**TASK GOAL:** Line by line, print the records exactly as they are, dropping the pictures.

**DATA UNDER STUDY:**

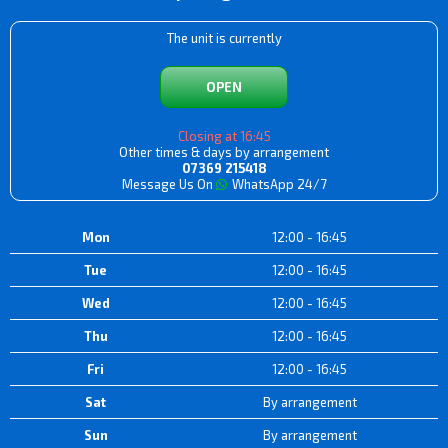
The unit is currently
OPEN
Closing at 16:45
Other times & days by arrangement
07369 215418
Message Us On
WhatsApp 24/7
Mon
12:00 - 16:45
Tue
12:00 - 16:45
Wed
12:00 - 16:45
Thu
12:00 - 16:45
Fri
12:00 - 16:45
Sat
By arrangement
Sun
By arrangement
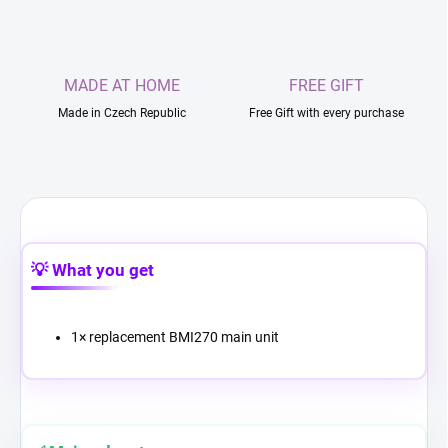
MADE AT HOME
FREE GIFT
Made in Czech Republic
Free Gift with every purchase
💡 What you get
1× replacement BMI270 main unit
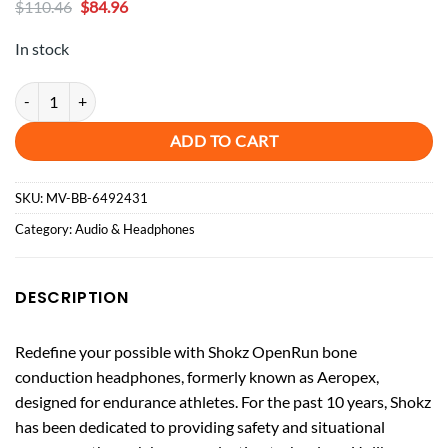
Original
Current
$
110.46
$
84.96
price
price
was:
is:
In stock
$110.46.
$84.96.
Shokz - OpenRun Bone Conduction Open-Ear Endurance Headphones -
ADD TO CART
SKU:
MV-BB-6492431
Category:
Audio & Headphones
DESCRIPTION
Redefine your possible with Shokz OpenRun bone
conduction headphones, formerly known as Aeropex,
designed for endurance athletes. For the past 10 years, Shokz
has been dedicated to providing safety and situational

**REPLY TO THE EXERCISE:**
The unit is currently
OPEN
Closing at 16:45
Other times & days by arrangement
07369 215418
Message Us On
WhatsApp 24/7
Mon
12:00 - 16:45
Tue
12:00 - 16:45
Wed
12:00 - 16:45
Thu
12:00 - 16:45
Fri
12:00 - 16:45
Sat
By arrangement
Sun
By arrangement
MADE AT HOME
FREE GIFT
Made in Czech Republic
Free Gift with every purchase
💡 What you get
1× replacement BMI270 main unit
Original
Current
$
110.46
$
84.96
price
price
was:
is:
In stock
$110.46.
$84.96.
Shokz - OpenRun Bone Conduction Open-Ear Endurance Headphones -
ADD TO CART
SKU:
MV-BB-6492431
Category:
Audio & Headphones
DESCRIPTION
Redefine your possible with Shokz OpenRun bone
conduction headphones, formerly known as Aeropex,
designed for endurance athletes. For the past 10 years, Shokz
has been dedicated to providing safety and situational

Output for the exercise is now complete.